A couple weeks ago, my daughter and I were driving out to meet my parents and grandmother for lunch, and we were talking about what Xoe might want to do after college. She still dreams of writing and illustrating, yes, but she knows it could take a while for that to pay the bills. And, she said, her Bible study group had been talking a lot about making sure what they choose to do matters. That whatever profession they pursue, it’s a service to others.
I smiled to hear her saying this, because it’s something David and I have talked about endlessly over the years. (I didn’t point out that she’s no doubt heard us talking about this approximately a thousand times, LOL. I totally get she has to encounter it for herself, in her own life, in her own way, and make it her own through that encounter.)
As we drove, we talked through how the path she’s considering–linguistics–indeed is (or can be) a huge service, how it can make a difference. How important communication and understanding really is.
That evening, as David and I were driving to a book study at church, I relayed bits of my conversation with Xoe, and he added to it a question he’d just heard on a podcast that day. A question that neither of us had ever thought to ask before about our businesses:
“Where do you see your business being in three hundred years.”
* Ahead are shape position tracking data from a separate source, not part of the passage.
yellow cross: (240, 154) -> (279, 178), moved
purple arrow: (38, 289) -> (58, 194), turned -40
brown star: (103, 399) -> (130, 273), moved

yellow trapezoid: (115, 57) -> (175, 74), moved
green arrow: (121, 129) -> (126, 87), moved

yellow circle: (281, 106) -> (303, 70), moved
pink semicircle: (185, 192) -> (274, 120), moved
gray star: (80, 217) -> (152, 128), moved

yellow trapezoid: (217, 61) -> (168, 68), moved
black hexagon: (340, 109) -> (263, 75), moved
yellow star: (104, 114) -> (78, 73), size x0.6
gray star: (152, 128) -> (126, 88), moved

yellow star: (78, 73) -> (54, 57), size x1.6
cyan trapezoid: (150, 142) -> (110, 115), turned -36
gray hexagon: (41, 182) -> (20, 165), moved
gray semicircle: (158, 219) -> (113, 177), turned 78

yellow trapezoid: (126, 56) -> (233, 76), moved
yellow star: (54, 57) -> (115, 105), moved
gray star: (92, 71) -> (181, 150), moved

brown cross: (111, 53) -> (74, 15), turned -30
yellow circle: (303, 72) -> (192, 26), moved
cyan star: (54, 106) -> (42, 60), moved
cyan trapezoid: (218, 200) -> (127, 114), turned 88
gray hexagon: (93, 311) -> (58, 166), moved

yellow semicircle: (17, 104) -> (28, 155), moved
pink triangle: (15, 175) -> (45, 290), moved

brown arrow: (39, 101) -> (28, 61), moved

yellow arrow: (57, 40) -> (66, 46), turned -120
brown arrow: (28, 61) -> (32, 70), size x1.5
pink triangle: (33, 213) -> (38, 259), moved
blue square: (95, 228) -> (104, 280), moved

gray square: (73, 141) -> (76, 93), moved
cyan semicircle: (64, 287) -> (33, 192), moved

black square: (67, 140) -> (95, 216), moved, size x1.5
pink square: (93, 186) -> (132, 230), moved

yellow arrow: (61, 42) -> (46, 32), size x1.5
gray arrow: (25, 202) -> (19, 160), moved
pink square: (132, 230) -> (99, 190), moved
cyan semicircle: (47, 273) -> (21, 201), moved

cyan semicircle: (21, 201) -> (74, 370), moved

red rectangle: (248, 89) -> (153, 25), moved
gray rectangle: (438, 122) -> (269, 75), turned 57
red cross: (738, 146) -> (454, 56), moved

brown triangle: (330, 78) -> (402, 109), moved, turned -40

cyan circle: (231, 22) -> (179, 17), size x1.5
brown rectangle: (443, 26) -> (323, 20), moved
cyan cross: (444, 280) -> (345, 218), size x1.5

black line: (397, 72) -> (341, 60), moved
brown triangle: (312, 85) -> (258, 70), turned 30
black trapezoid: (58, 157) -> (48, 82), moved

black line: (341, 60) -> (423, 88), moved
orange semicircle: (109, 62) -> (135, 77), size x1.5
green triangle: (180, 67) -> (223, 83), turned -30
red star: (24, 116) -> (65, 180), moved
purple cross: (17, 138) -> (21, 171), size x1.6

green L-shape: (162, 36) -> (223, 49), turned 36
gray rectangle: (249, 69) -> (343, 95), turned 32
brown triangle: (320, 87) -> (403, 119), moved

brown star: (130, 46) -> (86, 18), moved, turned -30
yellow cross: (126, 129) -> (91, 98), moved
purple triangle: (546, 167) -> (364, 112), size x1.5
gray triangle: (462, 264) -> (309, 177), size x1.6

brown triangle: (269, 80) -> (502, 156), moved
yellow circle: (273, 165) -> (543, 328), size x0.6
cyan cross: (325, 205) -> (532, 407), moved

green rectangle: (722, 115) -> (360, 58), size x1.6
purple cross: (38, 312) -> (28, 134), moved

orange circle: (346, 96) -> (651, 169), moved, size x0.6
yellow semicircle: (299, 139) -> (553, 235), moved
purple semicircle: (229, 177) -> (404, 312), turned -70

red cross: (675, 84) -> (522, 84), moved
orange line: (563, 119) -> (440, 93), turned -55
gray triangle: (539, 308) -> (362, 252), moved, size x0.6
That one got a pause from me, I’ll admit it. I was expecting three years. Maybe even thirty. But three hundred? Wow. That’s a scope I’d never considered. How many businesses even make it that long?
But it’s a question that makes the mind start spinning, isn’t it?
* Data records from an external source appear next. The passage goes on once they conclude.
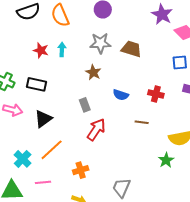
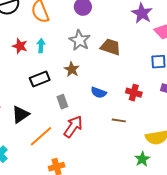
gray star: (100, 43) -> (80, 40), turned 30
black rectangle: (36, 84) -> (40, 79), moved, turned -36
orange line: (52, 150) -> (41, 136), moved

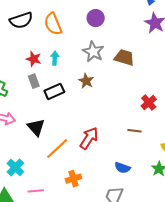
blue semicircle: (99, 93) -> (122, 168), moved
red cross: (134, 93) -> (149, 103), turned 35
gray rectangle: (62, 102) -> (34, 81), moved
black triangle: (20, 114) -> (36, 127), turned -36

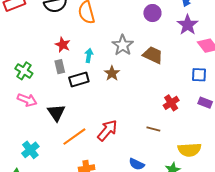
purple circle: (96, 18) -> (152, 13), moved
cyan arrow: (55, 58) -> (89, 55), moved

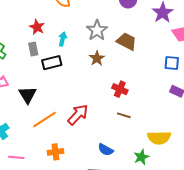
brown star: (112, 73) -> (97, 58), moved
red cross: (171, 103) -> (120, 89), moved, turned -35

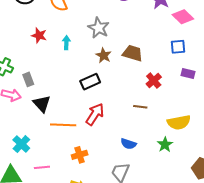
brown trapezoid: (127, 41) -> (133, 53), moved
gray rectangle: (33, 49) -> (28, 79), moved
black rectangle: (52, 63) -> (90, 82), moved
red cross: (120, 89) -> (154, 81), moved, turned 35
orange line: (45, 119) -> (63, 125), turned 45

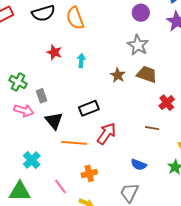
gray star: (99, 28) -> (138, 45), moved
black rectangle: (90, 82) -> (89, 108), moved
pink line: (42, 167) -> (60, 186), moved, turned 56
In three hundred years, will we, all our work, be forgotten? Or will we have made a lasting impression on the world? Obviously we aren’t all going to participate in country-shaping events or become national heroes or set records that will still be set then. But are we building legacies that last, doing service that will make a mark?
Honestly, we haven’t yet talked through what that would mean for our company, but given that we work in books, it’s a concept worth exploring. Books can last long beyond the writers go home to be with the Lord. Our words, our thoughts, the stories that have shaped our hearts can continue to shape others. If.
If.
If they’re stories that continue to resonate. If they elucidate a truth that can shine through the darkness for ages to come. If we speak to the unchanging heart of humanity.
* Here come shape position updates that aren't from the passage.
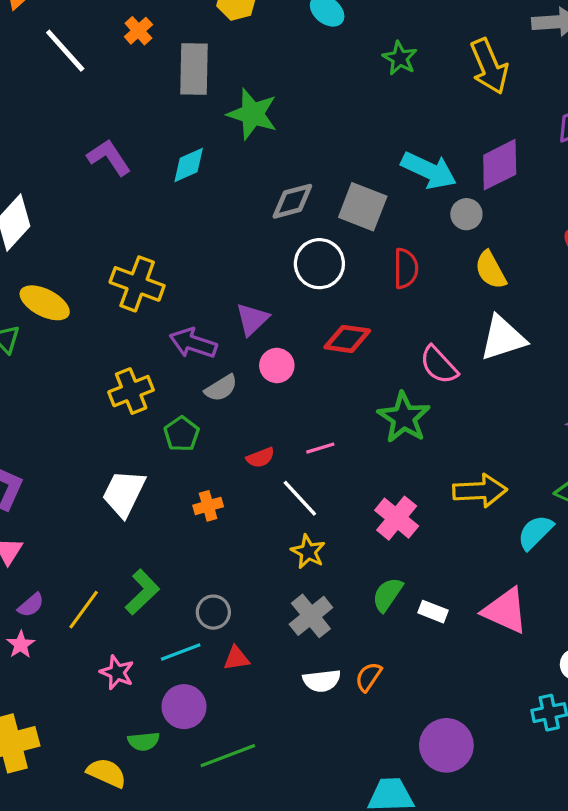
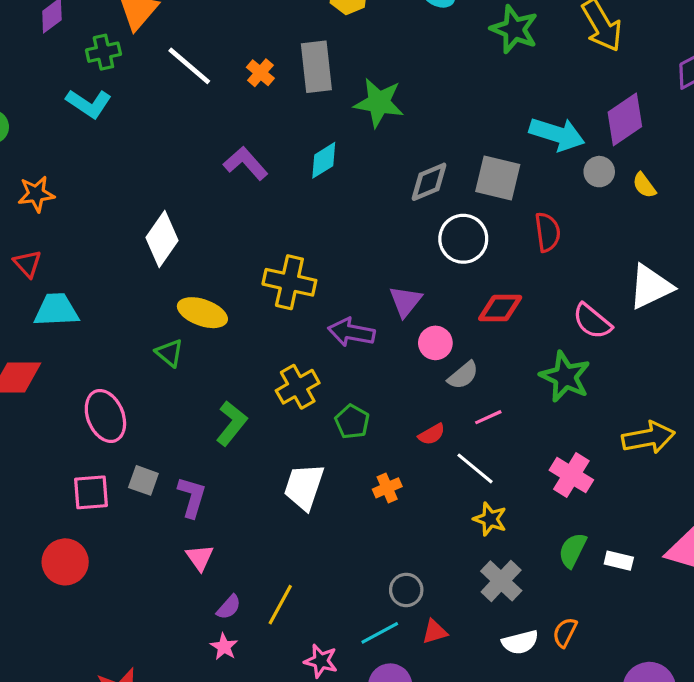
orange cross: (138, 31) -> (260, 73), moved
green star: (400, 58) -> (514, 29), size x1.4
yellow semicircle: (491, 270) -> (644, 185), moved, size x0.7
gray semicircle: (221, 388) -> (463, 375), moved
green L-shape: (142, 592) -> (232, 423), moved

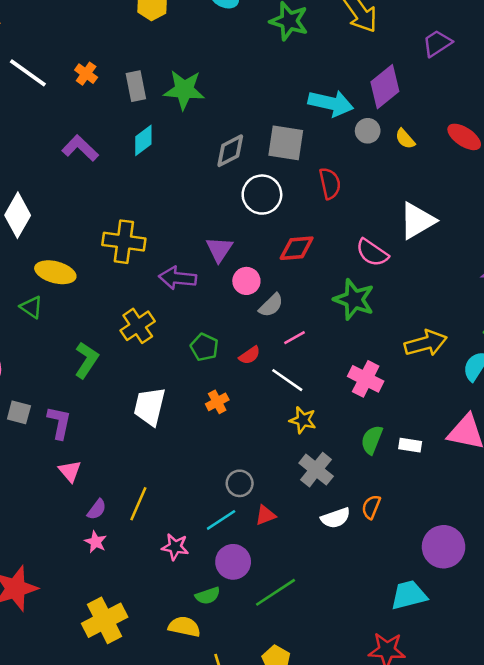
gray rectangle: (316, 67) -> (136, 86), moved, size x0.7
green pentagon: (352, 422) -> (204, 347), moved

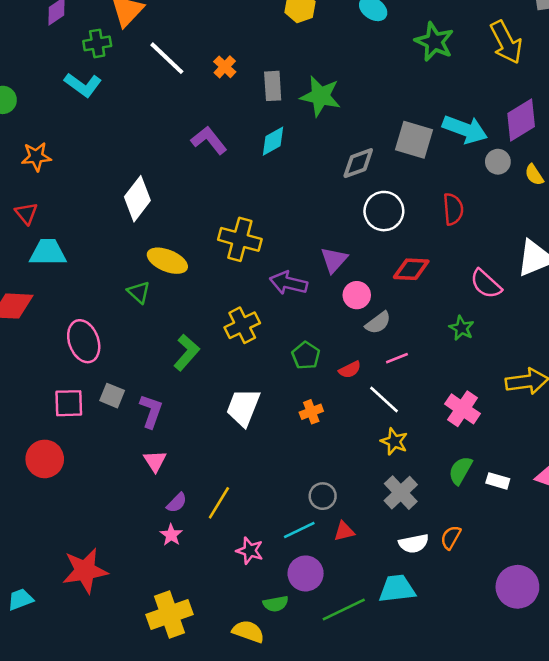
gray square: (286, 143) -> (414, 140), moved
green star: (354, 299) -> (462, 328), size x0.6
cyan trapezoid: (409, 595) -> (397, 589), moved

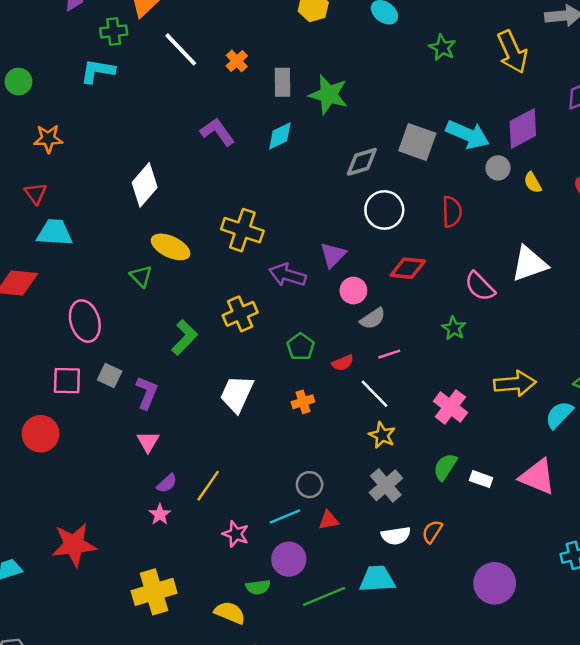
green star: (434, 42) -> (442, 48), size x0.7
cyan L-shape: (83, 85) -> (98, 71), turned 150

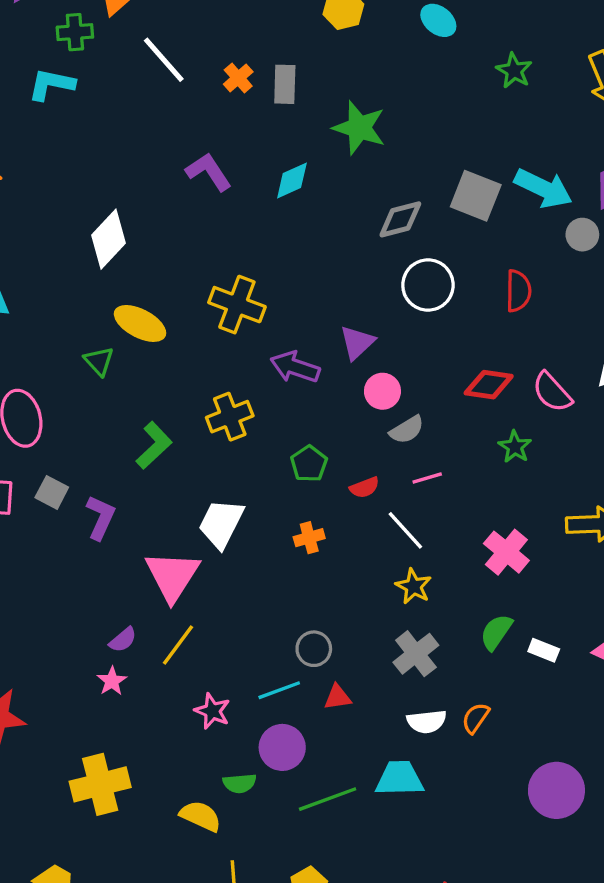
gray rectangle: (283, 82) -> (285, 84), moved
red diamond: (408, 268) -> (489, 385), moved
pink triangle: (148, 442) -> (172, 576), moved, size x1.8

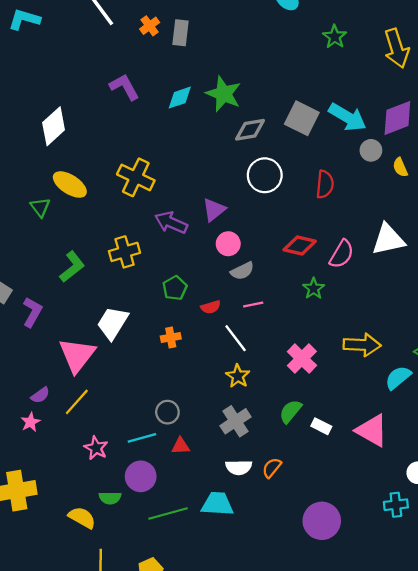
green star: (359, 128) -> (224, 94), moved
pink semicircle: (552, 392) -> (342, 254), turned -112

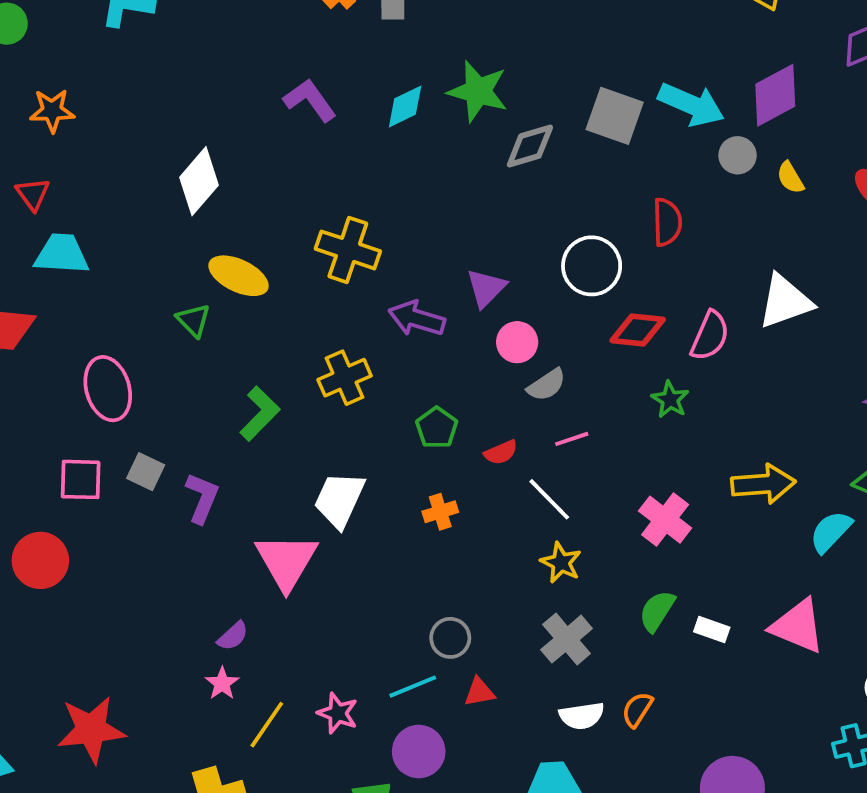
white circle: (265, 175) -> (592, 266), moved
yellow line: (77, 402) -> (267, 725), moved

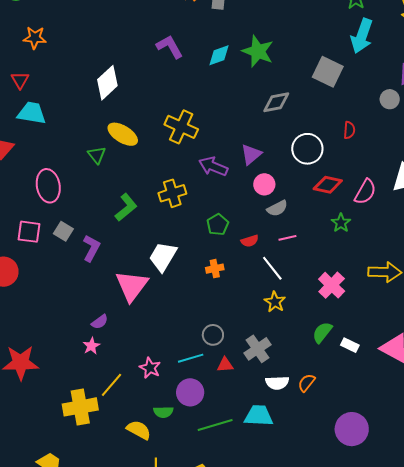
cyan arrow: (691, 104) -> (362, 36), moved, turned 80
gray diamond: (530, 146) -> (276, 102), moved
red semicircle: (667, 222) -> (349, 130), size x0.7
gray cross: (567, 639) -> (257, 349), moved
yellow line: (267, 725) -> (111, 385), moved

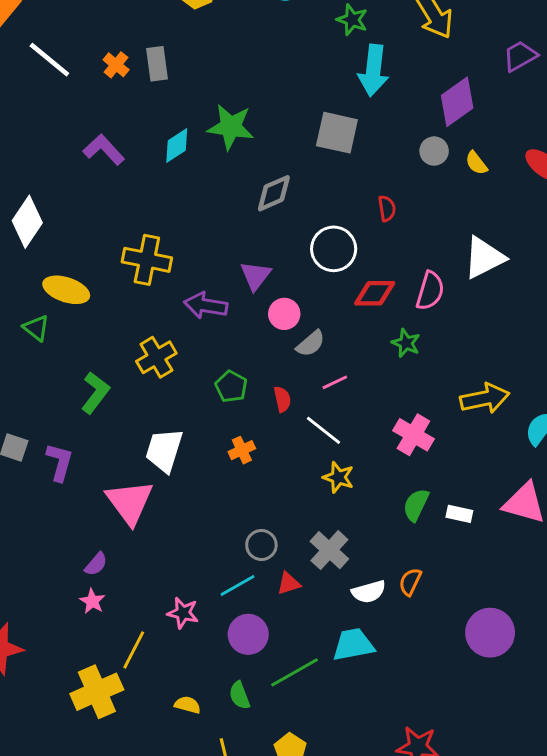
red semicircle: (250, 241) -> (282, 399), turned -72
green semicircle: (163, 412) -> (239, 695), moved, turned 84
yellow semicircle: (139, 430) -> (188, 705), size x0.7

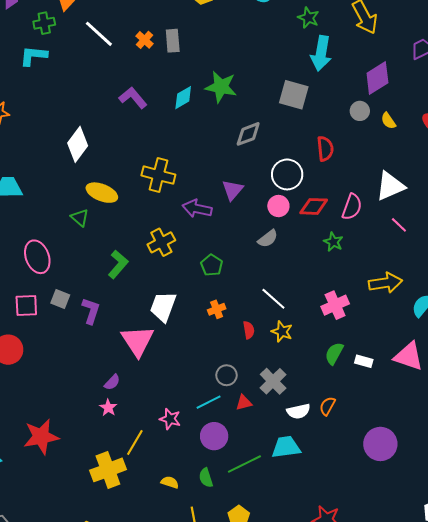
red semicircle: (387, 208) -> (325, 149), size x1.4
pink circle: (284, 314) -> (278, 206), moved
pink line: (335, 382) -> (399, 225), moved, turned 66
red semicircle: (282, 399) -> (249, 330), moved
pink cross: (413, 435) -> (335, 305), turned 32

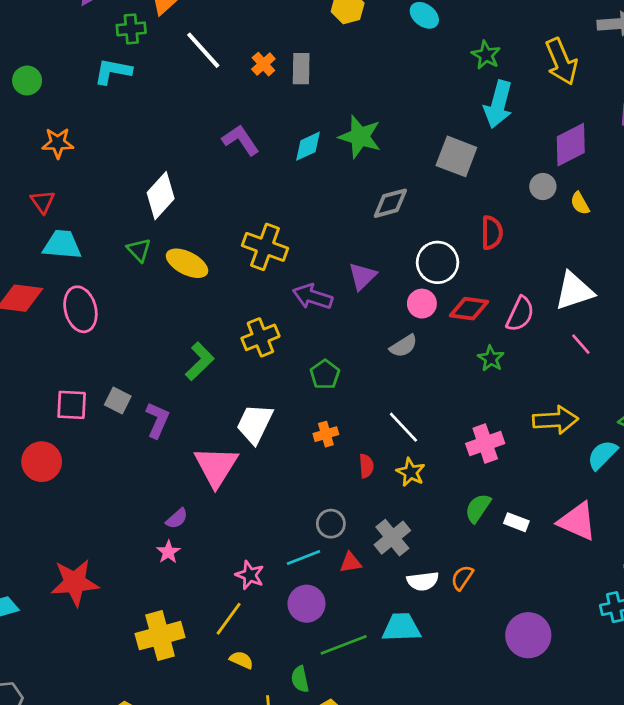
green triangle: (80, 218) -> (139, 250), moved
pink ellipse: (37, 257) -> (80, 309), moved
yellow line: (135, 443) -> (229, 619), moved
green semicircle: (206, 478) -> (300, 679), moved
Will any of our books outlast us that long? Any of mine? Will our company live on after we do? I don’t know.
But it’s worth working for. Worth writing for. Worth reading for.
I don’t write the books I do so that future generations will read them–honestly, I have no idea if my books will continue to be of interest to people in decades or centuries to come. So many are being published these days, mine are just a few among many. One voice in a multitude. I believe that voice matters, and I will follow the call of the Lord to use it, to keep sharing the stories He gives me.
And I will give them my all. I will make them the best I can. I will strive, always, to share His truth–because that is what lasts decades, centuries, millennia. My deepest prayer is to partake of that, of Him.
The day after those conversations with Xoe and David, we had a power outage in the evening. Two different people that week had mentioned reading and loving The Shadow’s Song, one of my biblicals for Guideposts that came out a couple years ago. I couldn’t honestly remember much of the book–I hadn’t read it since I first turned it in. So, with nothing else I could really do but with a fully-charged laptop battery, I opened up my file and started reading.
This was a book I wrote quickly, as one of many due that year. It’s short. Didn’t take me long to read. But as I read it, I had so many moments where I thought, “Wow, that was really insightful. Whoa, I didn’t even remember that. Hey, this is actually really good.” LOL. Silly, I know, for one of my own books…but important. Important to remind myself that even these quick little stories that I write in the course of a week mean something. They still have my heart in them and, more importantly, seek the Lord’s.
That’s what I have to make sure everything does. All the work of my hands. All the work of my mind. All the work of my soul. Only when it points to Him is it worthy. Only then will it stand the test of time.
Everything we do needs to have that purpose. And that is when we know we’ll leave a legacy behind us.